Oh man mine just went out the other night I hope its just the bulb


----------



## wally-eye (Oct 27, 2004)

Whats really funny is that an entire new mercury light isn't a heck of a lot more than a new bulb AND with the new light you get a new bulb with it.


----------



## jpollman (Jan 14, 2001)

wally-eye said:


> Whats really funny is that an entire new mercury light isn't a heck of a lot more than a new bulb AND with the new light you get a new bulb with it.


That's what I was going to say.

But it sounds like an overheating issue to me. There's probably a thermally protected ballast in it. When it gets too hot it shuts down and then cools off. When the temp falls to a safe level it comes back on. 

Hope it's a cheap fix for ya.

John


----------



## FISHMANMARK (Jun 11, 2007)

Jpollman, wally-eye - thanks.
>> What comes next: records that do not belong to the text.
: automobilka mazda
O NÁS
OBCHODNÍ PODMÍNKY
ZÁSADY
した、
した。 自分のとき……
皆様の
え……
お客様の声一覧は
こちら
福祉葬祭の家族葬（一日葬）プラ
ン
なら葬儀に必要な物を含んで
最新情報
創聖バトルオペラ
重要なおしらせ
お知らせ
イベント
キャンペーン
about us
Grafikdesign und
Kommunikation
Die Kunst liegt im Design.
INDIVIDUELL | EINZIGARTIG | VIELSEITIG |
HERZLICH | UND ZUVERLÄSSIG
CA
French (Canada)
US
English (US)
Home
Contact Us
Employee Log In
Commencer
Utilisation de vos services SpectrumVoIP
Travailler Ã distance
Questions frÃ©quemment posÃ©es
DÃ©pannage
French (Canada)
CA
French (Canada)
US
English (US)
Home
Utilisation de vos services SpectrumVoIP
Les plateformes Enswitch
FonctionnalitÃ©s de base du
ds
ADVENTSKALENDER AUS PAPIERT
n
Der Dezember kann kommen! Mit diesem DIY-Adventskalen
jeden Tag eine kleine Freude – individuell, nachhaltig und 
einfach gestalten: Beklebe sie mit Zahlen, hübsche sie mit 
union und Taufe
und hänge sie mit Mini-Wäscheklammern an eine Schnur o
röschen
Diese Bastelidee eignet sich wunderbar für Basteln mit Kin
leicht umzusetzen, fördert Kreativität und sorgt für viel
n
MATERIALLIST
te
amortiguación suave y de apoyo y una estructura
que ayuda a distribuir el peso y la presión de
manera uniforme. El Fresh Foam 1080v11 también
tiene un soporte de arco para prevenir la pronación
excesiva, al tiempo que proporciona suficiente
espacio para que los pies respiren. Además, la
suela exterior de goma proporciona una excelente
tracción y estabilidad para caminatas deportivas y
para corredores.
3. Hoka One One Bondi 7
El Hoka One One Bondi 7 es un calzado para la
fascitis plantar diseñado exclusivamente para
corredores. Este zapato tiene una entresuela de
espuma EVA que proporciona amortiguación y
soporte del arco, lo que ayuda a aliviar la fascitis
I always forget that saying, "spend a dollar to save a dime". Instead of screwing around for a complete weekend, new light it is...
Thanks


----------



## huntingmaniac45 (Nov 22, 2005)

Just for future reference. This situation is usally the bulb first, then the ballast. If it was the photo eye, it would probably stay on all the time, or not at all. But I agree, a new fixture gives you everything.


----------



## ESOX (Nov 20, 2000)

Replace the mercury light with a sodium light. (HPS) You will get better light with a huge savings in electricity.


----------



## outdoor_m_i_k_e (Feb 3, 2005)

ever check the bulb fluid? might be the problem


----------